## YOUR INSTRUCTIONS
Go through the entries below, tally each line with the string "bounding", and give the final number by itself.

Document layout detection data:
- - - -

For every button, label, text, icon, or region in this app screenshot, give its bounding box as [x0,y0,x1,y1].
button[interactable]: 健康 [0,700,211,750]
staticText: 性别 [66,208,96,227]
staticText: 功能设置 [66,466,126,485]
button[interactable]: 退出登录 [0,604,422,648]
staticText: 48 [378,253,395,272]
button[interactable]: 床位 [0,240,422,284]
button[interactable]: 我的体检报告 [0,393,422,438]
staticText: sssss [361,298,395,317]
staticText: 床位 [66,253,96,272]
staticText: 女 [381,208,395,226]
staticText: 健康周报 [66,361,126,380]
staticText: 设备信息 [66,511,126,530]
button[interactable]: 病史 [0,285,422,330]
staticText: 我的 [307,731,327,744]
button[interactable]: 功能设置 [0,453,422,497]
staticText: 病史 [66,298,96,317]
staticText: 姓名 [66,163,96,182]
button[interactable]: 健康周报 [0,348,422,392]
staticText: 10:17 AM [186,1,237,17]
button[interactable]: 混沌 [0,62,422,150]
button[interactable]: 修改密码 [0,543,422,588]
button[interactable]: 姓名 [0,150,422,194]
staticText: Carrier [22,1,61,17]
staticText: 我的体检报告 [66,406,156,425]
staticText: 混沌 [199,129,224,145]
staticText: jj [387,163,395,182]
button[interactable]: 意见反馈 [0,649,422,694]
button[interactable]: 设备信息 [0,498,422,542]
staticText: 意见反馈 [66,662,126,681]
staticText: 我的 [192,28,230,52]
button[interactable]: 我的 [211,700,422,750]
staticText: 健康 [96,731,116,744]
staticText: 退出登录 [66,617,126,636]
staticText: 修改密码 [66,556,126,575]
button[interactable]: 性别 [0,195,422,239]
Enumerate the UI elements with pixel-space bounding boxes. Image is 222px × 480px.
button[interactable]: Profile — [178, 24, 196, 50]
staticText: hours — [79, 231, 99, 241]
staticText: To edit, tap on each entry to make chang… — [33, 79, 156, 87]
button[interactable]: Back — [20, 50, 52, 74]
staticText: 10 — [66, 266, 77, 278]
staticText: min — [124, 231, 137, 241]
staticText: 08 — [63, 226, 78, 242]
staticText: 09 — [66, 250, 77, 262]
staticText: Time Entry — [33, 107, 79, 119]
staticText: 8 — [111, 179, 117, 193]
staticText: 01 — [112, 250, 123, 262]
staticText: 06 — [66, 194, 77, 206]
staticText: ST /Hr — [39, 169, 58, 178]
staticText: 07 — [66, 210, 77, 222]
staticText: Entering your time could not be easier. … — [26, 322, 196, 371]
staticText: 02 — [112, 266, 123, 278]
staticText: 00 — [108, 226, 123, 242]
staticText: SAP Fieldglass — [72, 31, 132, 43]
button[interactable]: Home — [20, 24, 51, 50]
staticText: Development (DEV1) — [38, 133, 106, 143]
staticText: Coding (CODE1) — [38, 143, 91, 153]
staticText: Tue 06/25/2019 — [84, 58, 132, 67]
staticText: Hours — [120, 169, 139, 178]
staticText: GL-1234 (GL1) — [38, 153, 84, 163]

- - - -

## YOUR RESPONSE
2